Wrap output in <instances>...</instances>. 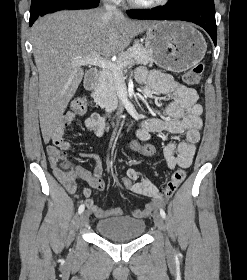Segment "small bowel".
<instances>
[{
	"label": "small bowel",
	"instance_id": "small-bowel-1",
	"mask_svg": "<svg viewBox=\"0 0 247 280\" xmlns=\"http://www.w3.org/2000/svg\"><path fill=\"white\" fill-rule=\"evenodd\" d=\"M136 80L140 84L147 85L153 91L166 95L169 100L168 105L159 117L147 118L140 123L136 136L139 139H146L150 143L149 140L153 133L167 131L174 134H185L184 141L178 144L175 142L166 144L163 149V156L169 169L190 167L202 129V106L198 103L197 92L179 84L170 75L156 70L147 71L145 68H139L136 71ZM74 119V113L68 112L54 128L51 140L57 148L64 151L70 149V143L64 138V134ZM105 126L106 119L99 113H92L84 120V127L98 137L103 136ZM80 157L94 160L96 167L91 172L79 165L74 166V174L71 179H60L64 187L69 193L75 194L80 184L77 179H80L81 182L87 183L91 188L103 190L102 168L98 156L80 154ZM126 176L133 181V186L127 189L134 194L152 200L144 208L131 211L134 218L146 217L158 203L162 202L160 191L148 178L142 177L135 169H129ZM80 195L84 198L87 208L97 218L104 219L124 214V210L121 208L105 209L98 206L91 198L89 188H83Z\"/></svg>",
	"mask_w": 247,
	"mask_h": 280
}]
</instances>
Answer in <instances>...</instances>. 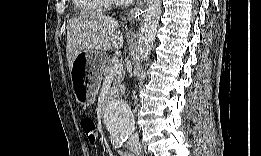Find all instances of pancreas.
Masks as SVG:
<instances>
[{
    "mask_svg": "<svg viewBox=\"0 0 261 156\" xmlns=\"http://www.w3.org/2000/svg\"><path fill=\"white\" fill-rule=\"evenodd\" d=\"M119 62L118 57H113L112 59H108L105 65L101 69V74L104 76L109 75L111 68ZM124 73L118 74L114 76V92L117 93L121 88V82L124 80Z\"/></svg>",
    "mask_w": 261,
    "mask_h": 156,
    "instance_id": "1",
    "label": "pancreas"
}]
</instances>
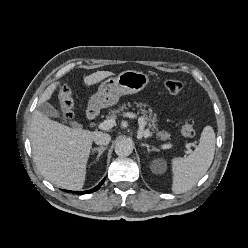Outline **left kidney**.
Instances as JSON below:
<instances>
[{"instance_id": "left-kidney-1", "label": "left kidney", "mask_w": 248, "mask_h": 248, "mask_svg": "<svg viewBox=\"0 0 248 248\" xmlns=\"http://www.w3.org/2000/svg\"><path fill=\"white\" fill-rule=\"evenodd\" d=\"M159 163H160V160L153 161V163L151 165V169H152L153 172L157 171V166H158Z\"/></svg>"}]
</instances>
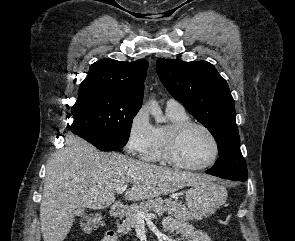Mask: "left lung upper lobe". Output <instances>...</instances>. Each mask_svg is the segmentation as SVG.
Instances as JSON below:
<instances>
[{
    "instance_id": "left-lung-upper-lobe-1",
    "label": "left lung upper lobe",
    "mask_w": 295,
    "mask_h": 241,
    "mask_svg": "<svg viewBox=\"0 0 295 241\" xmlns=\"http://www.w3.org/2000/svg\"><path fill=\"white\" fill-rule=\"evenodd\" d=\"M157 72L171 95L214 136L220 158L208 169L226 179L246 181L239 148L235 102L227 82L207 61L158 59Z\"/></svg>"
}]
</instances>
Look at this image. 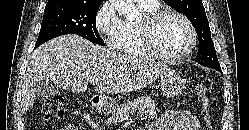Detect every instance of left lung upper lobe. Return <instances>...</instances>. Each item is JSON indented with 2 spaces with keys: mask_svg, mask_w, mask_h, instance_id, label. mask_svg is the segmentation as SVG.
Returning <instances> with one entry per match:
<instances>
[{
  "mask_svg": "<svg viewBox=\"0 0 249 130\" xmlns=\"http://www.w3.org/2000/svg\"><path fill=\"white\" fill-rule=\"evenodd\" d=\"M177 11L182 12L193 24L199 40V50L195 61L216 70L221 69L216 50L211 39V32L205 9L201 0H164Z\"/></svg>",
  "mask_w": 249,
  "mask_h": 130,
  "instance_id": "5c2ea615",
  "label": "left lung upper lobe"
}]
</instances>
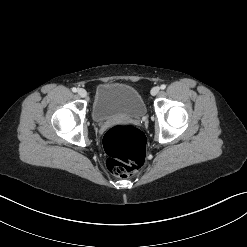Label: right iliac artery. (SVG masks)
<instances>
[{
  "label": "right iliac artery",
  "instance_id": "1",
  "mask_svg": "<svg viewBox=\"0 0 247 247\" xmlns=\"http://www.w3.org/2000/svg\"><path fill=\"white\" fill-rule=\"evenodd\" d=\"M72 91H73L74 93L77 92V88L73 87V88H72Z\"/></svg>",
  "mask_w": 247,
  "mask_h": 247
}]
</instances>
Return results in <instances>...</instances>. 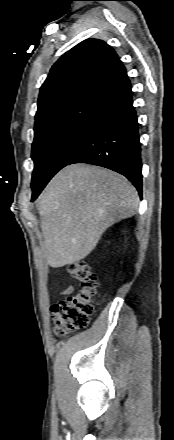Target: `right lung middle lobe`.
<instances>
[{"label":"right lung middle lobe","instance_id":"dd1d6c3e","mask_svg":"<svg viewBox=\"0 0 174 440\" xmlns=\"http://www.w3.org/2000/svg\"><path fill=\"white\" fill-rule=\"evenodd\" d=\"M97 94L78 98L35 122L32 189L48 181L74 157L91 124Z\"/></svg>","mask_w":174,"mask_h":440}]
</instances>
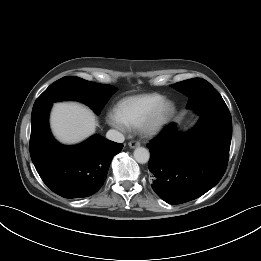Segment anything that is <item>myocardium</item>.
Segmentation results:
<instances>
[{
	"instance_id": "myocardium-1",
	"label": "myocardium",
	"mask_w": 261,
	"mask_h": 261,
	"mask_svg": "<svg viewBox=\"0 0 261 261\" xmlns=\"http://www.w3.org/2000/svg\"><path fill=\"white\" fill-rule=\"evenodd\" d=\"M176 112V106L170 99L163 98L140 122L138 128L145 136H153L161 132Z\"/></svg>"
}]
</instances>
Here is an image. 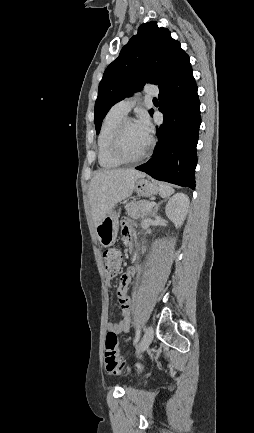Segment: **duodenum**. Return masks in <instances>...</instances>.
<instances>
[{
	"mask_svg": "<svg viewBox=\"0 0 254 433\" xmlns=\"http://www.w3.org/2000/svg\"><path fill=\"white\" fill-rule=\"evenodd\" d=\"M128 246H129V248H131V249L134 247L133 239H130V240L128 241Z\"/></svg>",
	"mask_w": 254,
	"mask_h": 433,
	"instance_id": "obj_1",
	"label": "duodenum"
}]
</instances>
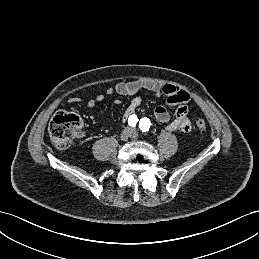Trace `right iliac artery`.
I'll list each match as a JSON object with an SVG mask.
<instances>
[{
    "label": "right iliac artery",
    "instance_id": "82829eb1",
    "mask_svg": "<svg viewBox=\"0 0 259 259\" xmlns=\"http://www.w3.org/2000/svg\"><path fill=\"white\" fill-rule=\"evenodd\" d=\"M138 122V118L135 114L131 115L129 118H128V124L129 126L131 127H135L136 124Z\"/></svg>",
    "mask_w": 259,
    "mask_h": 259
}]
</instances>
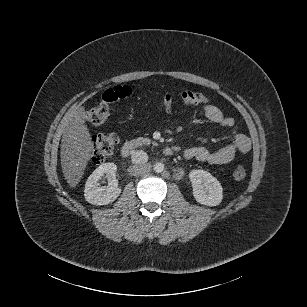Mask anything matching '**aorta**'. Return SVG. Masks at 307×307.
Returning a JSON list of instances; mask_svg holds the SVG:
<instances>
[{"label":"aorta","instance_id":"obj_1","mask_svg":"<svg viewBox=\"0 0 307 307\" xmlns=\"http://www.w3.org/2000/svg\"><path fill=\"white\" fill-rule=\"evenodd\" d=\"M153 168H154L155 172L161 173L164 170V164L160 163V162H157V163L154 164Z\"/></svg>","mask_w":307,"mask_h":307}]
</instances>
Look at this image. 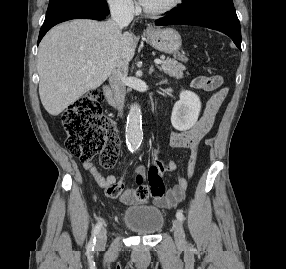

# YOUR INSTRUCTIONS
Please print the span that begins at the line holding "Mask anything matching" and ends at the last line of the data, both ends included, with no pictures.

# ANSWER FOR THE TASK
Mask anything matching '**aorta**'. Return SVG. Masks at 307×307.
Returning a JSON list of instances; mask_svg holds the SVG:
<instances>
[{"label":"aorta","instance_id":"obj_1","mask_svg":"<svg viewBox=\"0 0 307 307\" xmlns=\"http://www.w3.org/2000/svg\"><path fill=\"white\" fill-rule=\"evenodd\" d=\"M153 168H154L155 172L161 173L164 170V164L160 163V162H157V163L154 164Z\"/></svg>","mask_w":307,"mask_h":307}]
</instances>
Look at this image. 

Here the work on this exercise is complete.